* **Goal of the exercise**
Your answer should consist only of the lines below from the one with "SNELLE LINKS" through the one with "OPTICIENS IN NEDERLAND", copied exactly.
BEGIN Data
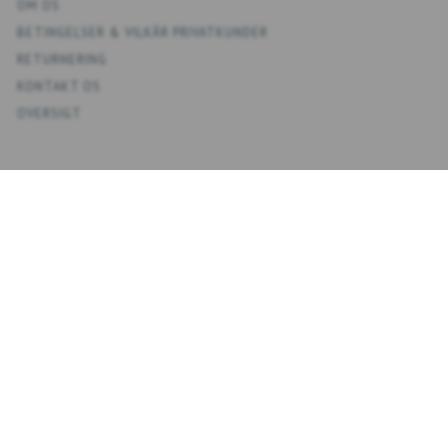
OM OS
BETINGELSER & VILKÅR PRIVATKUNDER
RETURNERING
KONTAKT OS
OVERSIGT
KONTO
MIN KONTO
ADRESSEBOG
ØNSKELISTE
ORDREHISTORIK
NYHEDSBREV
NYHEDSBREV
END Data
BEGIN Data
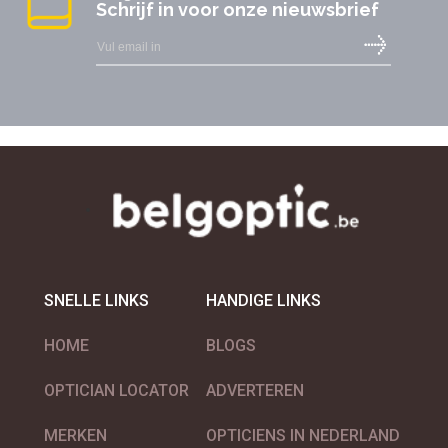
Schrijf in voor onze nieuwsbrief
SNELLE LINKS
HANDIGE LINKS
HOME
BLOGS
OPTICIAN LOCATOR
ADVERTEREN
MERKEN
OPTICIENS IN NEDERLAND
END Data
* **Solved problem**
SNELLE LINKS
HANDIGE LINKS
HOME
BLOGS
OPTICIAN LOCATOR
ADVERTEREN
MERKEN
OPTICIENS IN NEDERLAND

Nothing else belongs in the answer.